==== Data

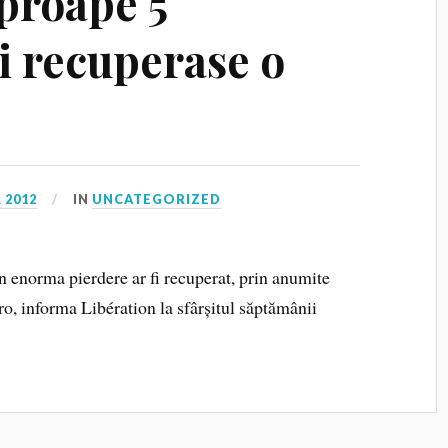
aproape 5
i recuperase o
 2012
IN
UNCATEGORIZED
in enorma pierdere ar fi recuperat, prin anumite
o, informa Libération la sfârșitul săptămânii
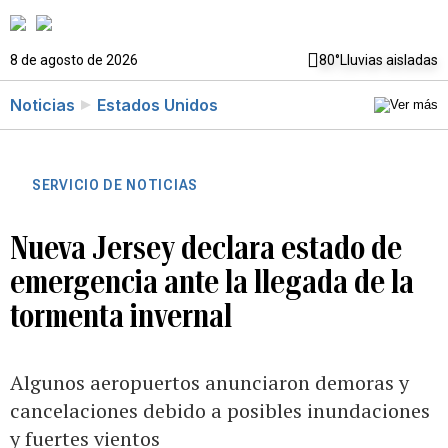
8 de agosto de 2026
80°
Lluvias aisladas
Noticias
Estados Unidos
SERVICIO DE NOTICIAS
Nueva Jersey declara estado de
emergencia ante la llegada de la
tormenta invernal
Algunos aeropuertos anunciaron demoras y
cancelaciones debido a posibles inundaciones
y fuertes vientos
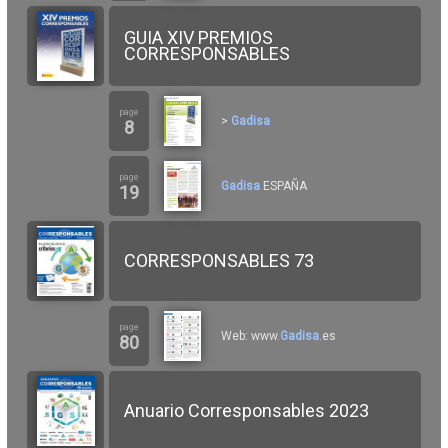
GUIA XIV PREMIOS
CORRESPONSABLES
page
>
Gadisa
8
page
Gadisa
ESPAÑA
19
CORRESPONSABLES 73
page
Web: www.
Gadisa
.es
80
Anuario Corresponsables 2023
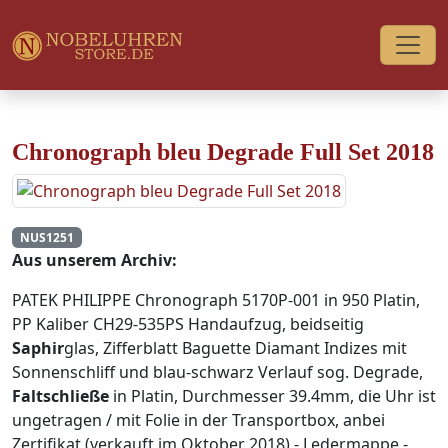
Chronograph bleu Degrade Full Set 2018
NUS1251
Aus unserem Archiv:
PATEK PHILIPPE Chronograph 5170P-001 in 950 Platin,
PP Kaliber CH29-535PS Handaufzug, beidseitig
Saphir
glas, Zifferblatt Baguette Diamant Indizes mit
Sonnenschliff und blau-schwarz Verlauf sog. Degrade,
Faltschließe
in Platin, Durchmesser 39.4mm, die Uhr ist
ungetragen / mit Folie in der Transportbox, anbei
Zertifikat (verkauft im Oktober 2018) - Ledermappe -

========

▶ **Assignment**:
Go line by line through the records above and copy each one containing "Platin".

▶ **Written response**:
PATEK PHILIPPE Chronograph 5170P-001 in 950 Platin,
in Platin, Durchmesser 39.4mm, die Uhr ist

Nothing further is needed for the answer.